Subhankar Das was a renowned mathematician of his time and he wrote a large number of ‘made easy’ ‘Arya’ aka formulae for children that they could memorize and solve arithmetic problems easily. Famous linguist Dr Sukumar Sen explained, much before the beginning of the 16th century, riddles and short verses stating or explaining complex issues were known as ‘Arya’ and ‘Torja’ in Bengali. Subhankar had written ‘Chhotrish Karkhana’ -- a book on how the administration was conducted during the beginning of the 18th century when Bengal was ruled by the Nawabs. There are about two thousand or more shlokas in that book. Students would memorize these shlokas, known as ‘Shubhankari.’

Here are a couple of Shubhankari ‘Arya’ or mathematical problems made easy by the system:

**“Treesh hath brikkha ek chhilo uchcho sthane,/ Churaay uthibe ek keet koray monay,/ Diba bhage dosh haath uthite lagilo,/ Nisha joge ashto haath neechete namilo/ Na paaye jaabat chura kore say aton/ Kato diney uthechhilo karo nirupon”**

(There was a 30-hand high tree on an elevated land and an insect decided to reach the top of that tree. Every morning it managed to climb 10-hand but as night descended, he slumped eight-hand downwards. But the insect had vowed to complete his journey. How many days did it take for him to reach the top?)

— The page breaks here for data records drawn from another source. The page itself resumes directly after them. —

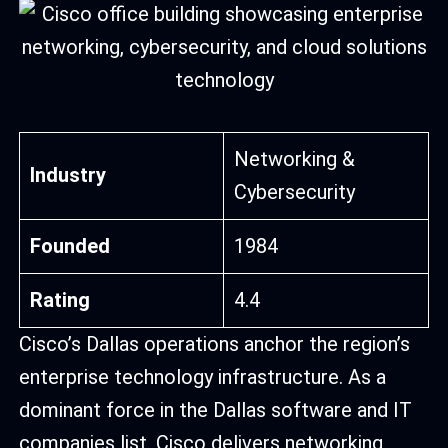
Networking &
Industry
Cybersecurity
Founded
1984
Rating
4.4
Cisco’s Dallas operations anchor the region’s
enterprise technology infrastructure. As a
dominant force in the Dallas software and IT
companies list, Cisco delivers networking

Here according to calculation, the insect climbed two hands if we take into account his ascend and descend rate. Towards the end of its journey it would be able to cover 10 hands during day time. So the rest of the climbing, that is, the remaining 20 hand of the height, was done in another 10 days.

**Here’s another problem:**

**‘Sarobare bikashito kamal nikar/ Madhulobhe elo tatha onek bhromor,/ Proti padme boshi bhromor jugol/ Oliheen rahe tobey ekti komol/ Ekek bhromor boshe prottek kamole / Baki rohe ek oli, sankhya deho boli’ **

(Lotus flowers have bloomed in a pond. Seeing this, bees trooped in humming. If each pair of bee sits on each lotus but one lotus remains empty. But if one bee sits on each flower then one bee doesn’t get a flower to sit on. The question then is, how many bees were there and how many lotuses were there)?

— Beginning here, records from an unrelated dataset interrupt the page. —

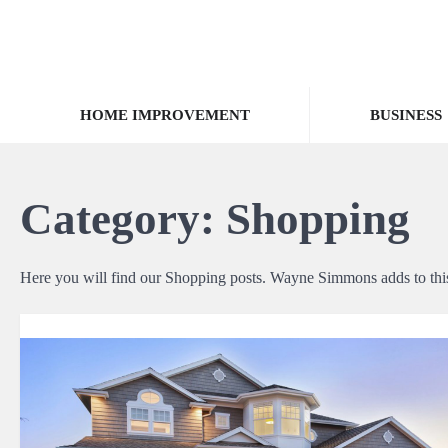
Skip
to
content
HOME IMPROVEMENT
BUSINESS
Category:
Shopping
Here you will find our Shopping posts. Wayne Simmons adds to this 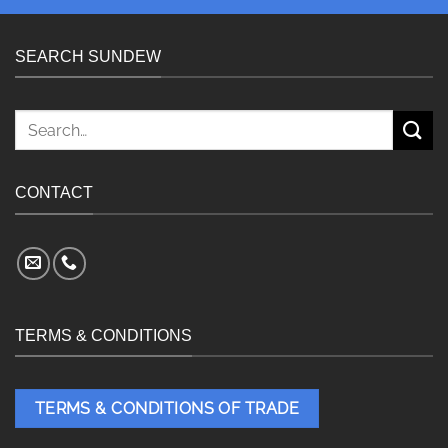
SEARCH SUNDEW
Search
for:
CONTACT
TERMS & CONDITIONS
TERMS & CONDITIONS OF TRADE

If we try to solve this equation taking help from algebra, this is how we will find out:

Let us take the number of flowers as X and number of bees as Y

Y = 2 (X -1)…..1

Y= X +1……2

We solve (1) and (2) and get

X=3, Y= 4

So, the answer is, there were three lotuses in the pond and four bees.

Initially, Subhankar’s formulae were held in high esteem for devising an easy way to solve complex calculations. However, later they were interpreted in a negative light and seen as a quick-fix solution. The equations he formulated were known as ‘Manash-anka’ (mental maths) or the system to calculate mentally, without using paper and pen. Now his mathematical problems and solutions have been forgotten and even he is a forgotten name, erased from public memory. This great son of Bengal lives in old arithmetic books of yore and in the barrage in Bankura that carries his name.